〈しかしその小泉総理も「心ならずも戦地で亡くなった英霊」と表現していた。私はそれが心のどこかで引っかかっていたが、3.11でそうではないと得心した。
福島第一原発の事故の時、決死の覚悟で放水活動に向かった消防士のもとへ「日本の救世主になってください」とメールを送った奥さん。南三陸町で津波が来る瞬間まで「避難してください」と防災無線を担当していた25才の女性。
彼らは「心ならずの」の(原文ママ)行動だったのか。そうではないだろう。本当に公に尽くす無私の行動だろう。

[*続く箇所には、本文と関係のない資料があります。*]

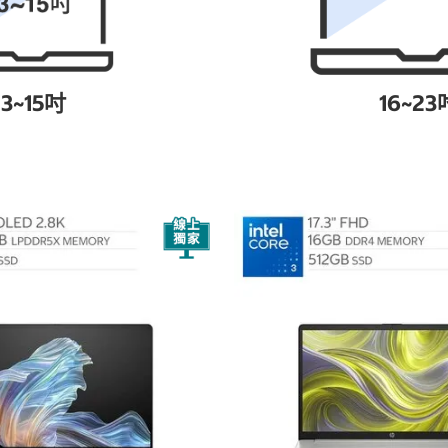
13~15吋
16~23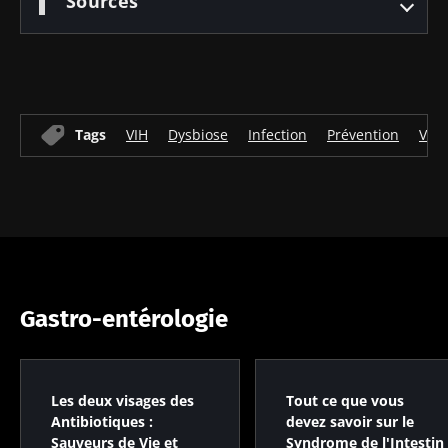
Sources
Tags
VIH
Dysbiose
Infection
Prévention
Viru
Gastro-entérologie
Les deux visages des
Tout ce que vous
Antibiotiques :
devez savoir sur le
Sauveurs de Vie et
Syndrome de l'Intestin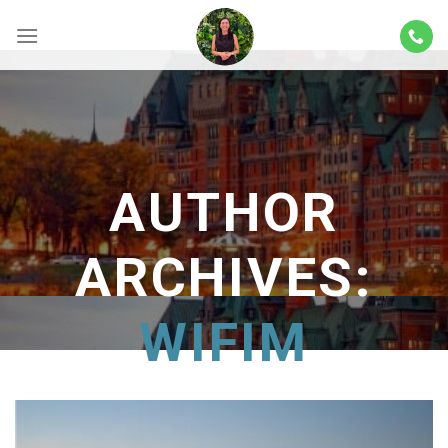
Skip
to
content
AUTHOR
ARCHIVES:
WIFIM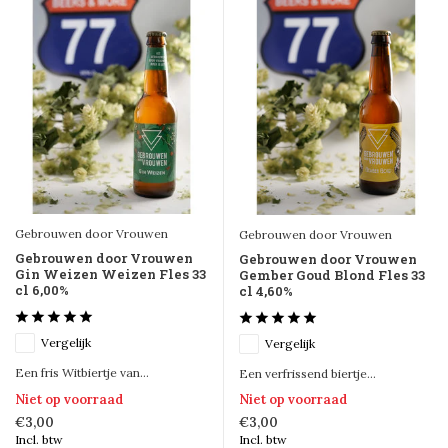
Gebrouwen door Vrouwen
Gebrouwen door Vrouwen
Gebrouwen door Vrouwen
Gebrouwen door Vrouwen
Gin Weizen Weizen Fles 33
Gember Goud Blond Fles 33
cl 6,00%
cl 4,60%
Vergelijk
Vergelijk
Een fris Witbiertje van...
Een verfrissend biertje...
Niet op voorraad
Niet op voorraad
€3,00
€3,00
Incl. btw
Incl. btw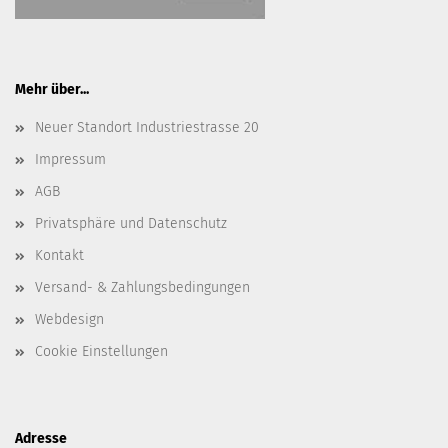
Mehr über...
Neuer Standort Industriestrasse 20
Impressum
AGB
Privatsphäre und Datenschutz
Kontakt
Versand- & Zahlungsbedingungen
Webdesign
Cookie Einstellungen
Adresse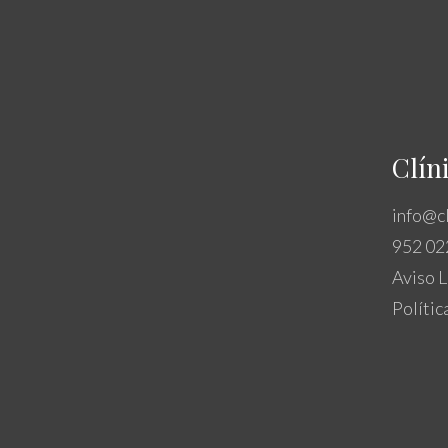
Clín
info@c
952 02
Aviso L
Polític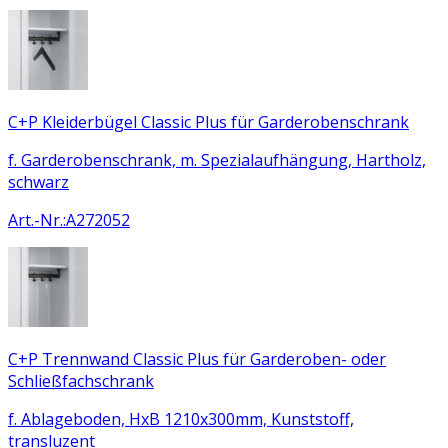
C+P Kleiderbügel Classic Plus für Garderobenschrank
f. Garderobenschrank, m. Spezialaufhängung, Hartholz,
schwarz
Art.-Nr.
:
A272052
C+P Trennwand Classic Plus für Garderoben- oder
Schließfachschrank
f. Ablageboden, HxB 1210x300mm, Kunststoff,
transluzent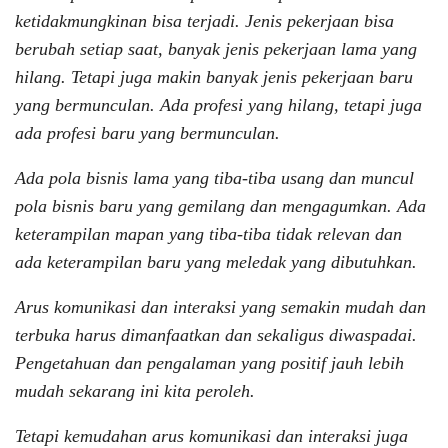
ketidakmungkinan bisa terjadi. Jenis pekerjaan bisa
berubah setiap saat, banyak jenis pekerjaan lama yang
hilang. Tetapi juga makin banyak jenis pekerjaan baru
yang bermunculan. Ada profesi yang hilang, tetapi juga
ada profesi baru yang bermunculan.
Ada pola bisnis lama yang tiba-tiba usang dan muncul
pola bisnis baru yang gemilang dan mengagumkan. Ada
keterampilan mapan yang tiba-tiba tidak relevan dan
ada keterampilan baru yang meledak yang dibutuhkan.
Arus komunikasi dan interaksi yang semakin mudah dan
terbuka harus dimanfaatkan dan sekaligus diwaspadai.
Pengetahuan dan pengalaman yang positif jauh lebih
mudah sekarang ini kita peroleh.
Tetapi kemudahan arus komunikasi dan interaksi juga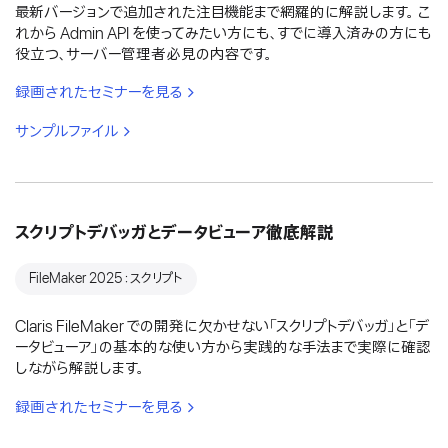
最新バージョンで追加された注目機能まで網羅的に解説します。 こ
れから Admin API を使ってみたい方にも、すでに導入済みの方にも
役立つ、サーバー管理者必見の内容です。
録画されたセミナーを見る
サンプルファイル
スクリプトデバッガとデータビューア徹底解説
FileMaker 2025：スクリプト
Claris FileMaker での開発に欠かせない「スクリプトデバッガ」と「デ
ータビューア」の基本的な使い方から実践的な手法まで実際に確認
しながら解説します。
録画されたセミナーを見る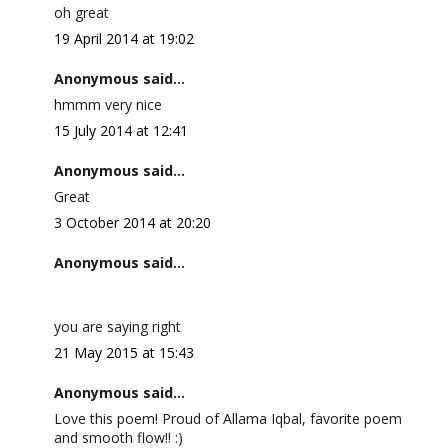
oh great
19 April 2014 at 19:02
Anonymous said...
hmmm very nice
15 July 2014 at 12:41
Anonymous said...
Great
3 October 2014 at 20:20
Anonymous said...
you are saying right
21 May 2015 at 15:43
Anonymous said...
Love this poem! Proud of Allama Iqbal, favorite poem
and smooth flow!! :)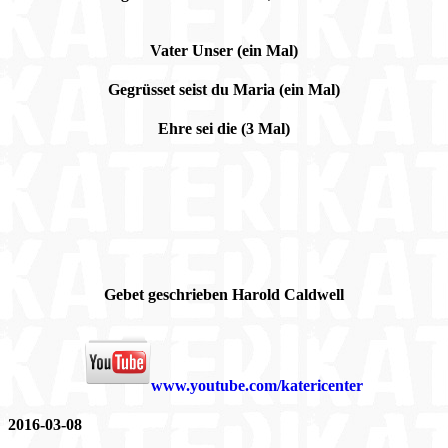
Vater Unser (ein Mal)
Gegrüsset seist du Maria (ein Mal)
Ehre sei die (3 Mal)
Gebet geschrieben Harold Caldwell
www.youtube.com/katericenter
2016-03-08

英霊たちもやはり、天皇陛下のため、国のために散っていた。それは「心ならず」ではなく無私の心、つまり愛国の情だろう。
靖国に参拝した小泉総理でさえ、やはり戦後レジュームの中で洗脳されていたのではないか。私は3.11を経てそれを考えた。
やはり東日本大震災は「このままでは日本は滅びる。日本人よ目を覚ませ!」という天からの警告であったではないか。〉
ようするに、3.11の大震災は日本人が戦後レジュームに洗脳されているせいで起きたことであり、愛国心を失くしたことへの天罰だと言うのだ。
正直、この文章を初めて目にした時は、あまりのひどさに信じられなかった。あの悲惨きわまりない災害、そして被災者の絶望を目の当たりにしながら、まるで被災者の側に責任があるかのような言葉を平気で吐く神経。自分の政治的主張を展開するために、未曾有の災害までをも政治利用しようとする卑劣さ。いくら、「国民の命より国家を守るのが総理大臣の仕事」と明言した安倍首相の一番のオトモダチとはいえ、この男はどこまで国民をバカにすれば気がすむのだろう。
3・11については石原慎太郎も同様の発言をしていたが、下村の悪質さは石原の比はない。
しかも、もっと恐ろしいのは、「天からのお告げ」「天からの警告」などというオカルチックな単語だ。
これらはおそらく比喩ではない。下村はこれまでも過去に「EM菌」「ナノ純金除染」「親学」「予言者ジュセリーノ」など、科学的根拠のまったくないオカルト思想を信奉し、絶賛してきた。これらの発言はそのオカルト思想から出てきた“本気”の発想だと考えるべきだろう。